** MATERIAL PROVIDED follows **
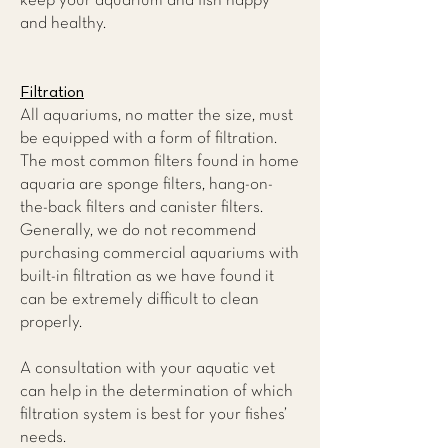
keep your aquarium and fish happy
and healthy.
Filtration
All aquariums, no matter the size, must
be equipped with a form of filtration.
The most common filters found in home
aquaria are sponge filters, hang-on-
the-back filters and canister filters.
Generally, we do not recommend
purchasing commercial aquariums with
built-in filtration as we have found it
can be extremely difficult to clean
properly.
A consultation with your aquatic vet
can help in the determination of which
filtration system is best for your fishes’
needs.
** End of MATERIAL PROVIDED **
■ TASK PROMPT ■
The data above are to be repeated word for word, with any pictures left out.

■ EXERCISE OUTPUT ■
keep your aquarium and fish happy
and healthy.
Filtration
All aquariums, no matter the size, must
be equipped with a form of filtration.
The most common filters found in home
aquaria are sponge filters, hang-on-
the-back filters and canister filters.
Generally, we do not recommend
purchasing commercial aquariums with
built-in filtration as we have found it
can be extremely difficult to clean
properly.
A consultation with your aquatic vet
can help in the determination of which
filtration system is best for your fishes’
needs.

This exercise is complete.